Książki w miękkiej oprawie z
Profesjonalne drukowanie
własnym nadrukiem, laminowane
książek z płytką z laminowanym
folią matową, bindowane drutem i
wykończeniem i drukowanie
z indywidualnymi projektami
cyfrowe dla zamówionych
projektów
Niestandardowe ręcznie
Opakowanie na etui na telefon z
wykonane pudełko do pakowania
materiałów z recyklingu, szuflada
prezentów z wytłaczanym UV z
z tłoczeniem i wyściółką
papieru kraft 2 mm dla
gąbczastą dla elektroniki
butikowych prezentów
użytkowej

### [WHAT NEEDS TO BE DONE]
Search the entries above for lines containing the word "drukowanie", and copy each one.

### [OUTPUT]
Profesjonalne drukowanie
wykończeniem i drukowanie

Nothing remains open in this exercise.